Fitch Ratings on Thursday retained India's long-term foreign currency Issuer Default Rating (IDR) at 'BBB-' with a 'stable outlook'.
"India's ratings balance a strong medium-term growth outlook and relative external resilience stemming from strong foreign reserve buffers, against high public debt, a weak financial sector and some lagging structural factors," Fitch said.
The rating agency said India's economy is expected to grow at 6.8 per cent in the financial year ending March 2020 (FY20) and 7.1 per cent in FY21. The accommodative monetary policy, an easing of bank regulations, and government spending will support economic growth.

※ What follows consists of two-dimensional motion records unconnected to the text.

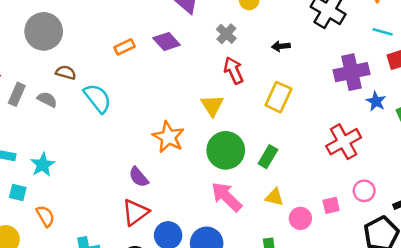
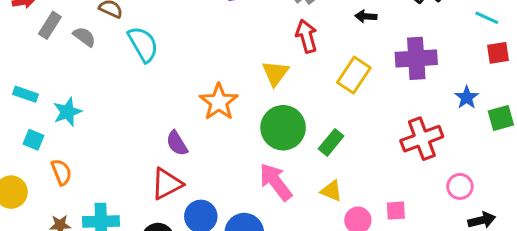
purple cross: (352, 72) -> (416, 58), moved
pink circle: (364, 191) -> (460, 186), moved

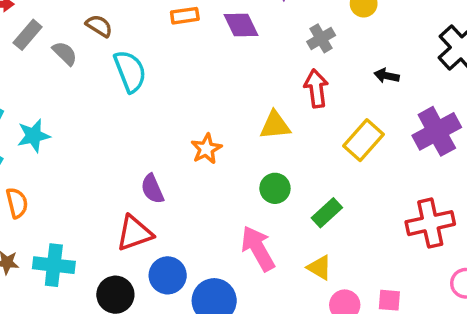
purple cross: (416, 58) -> (437, 131), turned -33
yellow triangle: (275, 73) -> (275, 125), turned 40
orange star: (219, 102) -> (206, 149), size x0.7
green circle: (283, 128) -> (275, 188), size x0.6

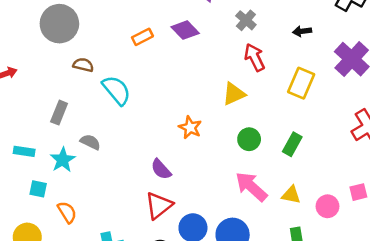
gray rectangle: (28, 35) -> (59, 113), moved
gray semicircle: (65, 53) -> (90, 142), moved
yellow triangle: (319, 268) -> (291, 195), moved

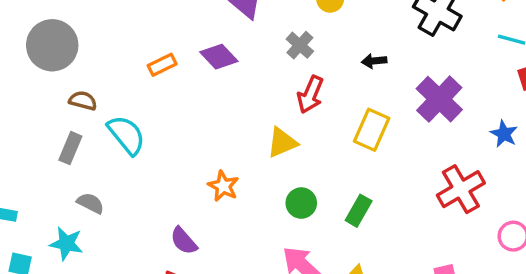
red arrow: (255, 57) -> (310, 95), turned -132
gray rectangle: (59, 113) -> (70, 148), moved
cyan star: (63, 160) -> (66, 244), moved, turned -30

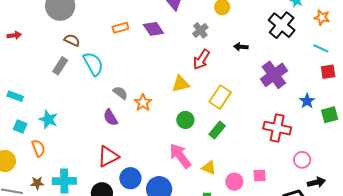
yellow rectangle: (372, 130) -> (220, 97), moved
red cross: (461, 189) -> (277, 128), turned 32
gray semicircle: (90, 203) -> (120, 93), moved
purple semicircle: (184, 241) -> (110, 117), moved

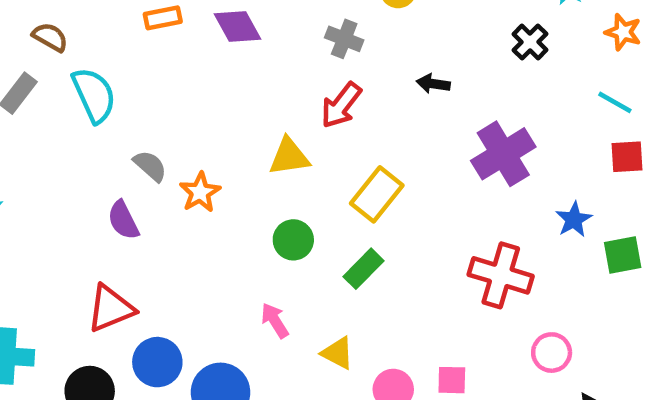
black cross: (282, 25) -> (530, 42), size x0.6
gray cross: (200, 30) -> (344, 39), turned -35
pink arrow: (180, 156) -> (275, 320), size x0.6

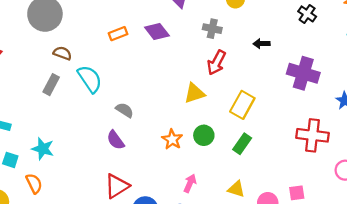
purple cross: (503, 154) -> (303, 73), turned -32
orange star: (200, 192) -> (172, 139), moved
pink arrow: (275, 320) -> (190, 183), moved, turned 66

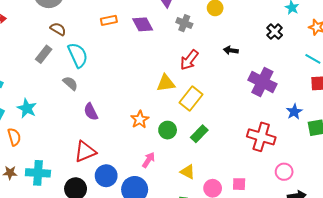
gray cross: (212, 29) -> (184, 23), moved
yellow rectangle: (242, 105) -> (191, 99), moved
gray semicircle: (125, 110) -> (70, 83), moved
green circle: (204, 135) -> (168, 130), moved

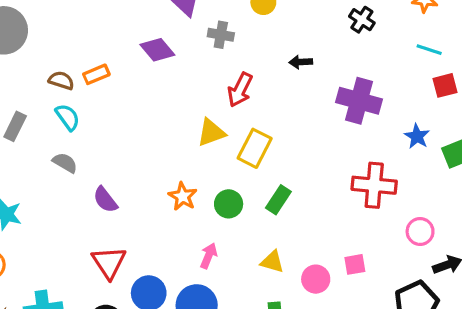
orange rectangle: (109, 20) -> (96, 74), moved
brown semicircle: (58, 29) -> (61, 80), moved
cyan semicircle: (78, 55) -> (68, 117), size x0.7
red triangle: (85, 151) -> (109, 262), turned -30

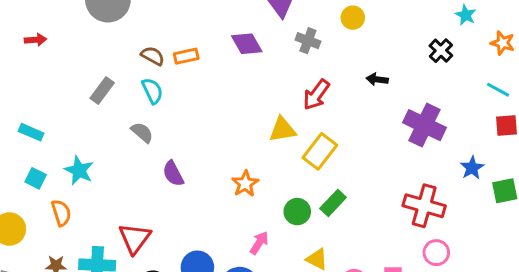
green circle: (229, 204) -> (297, 212), moved
pink circle: (420, 231) -> (436, 253), moved
red triangle: (109, 262) -> (135, 238), moved

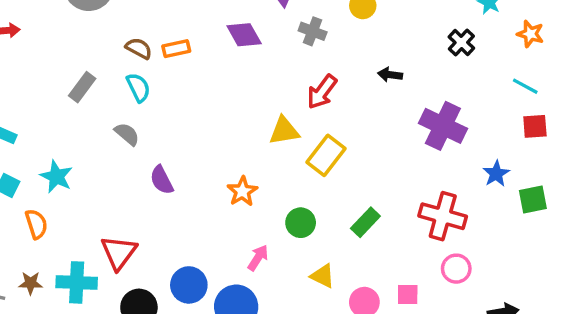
green rectangle: (333, 203) -> (365, 222), moved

"We estimate real GDP growth to have slowed slightly to 6.9 per cent in FY19 from 7.1 per cent a year earlier. A deceleration in recent quarters has mainly been domestically driven, from weak manufacturing performance and low food inflation weighing on farmers' incomes. Limited available indicators also point to a rise in unemployment."
According to recently revised official GDP data, growth averaged 7.5 per cent in the five years up to and including FY19, which is more than twice as fast as the historical 'BBB' peer median of 3.6 per cent.
"Easing of foreign direct investment (FDI) regulations and a reduction in red tape appear to have reduced transaction costs, but difficulties in doing business in India continue to linger, coinciding with lacklustre FDI inflows. Gross FDI inflows into India of 1.4% of GDP in the year through 3Q18 were below the 1.7% of GDP four years earlier", the report added.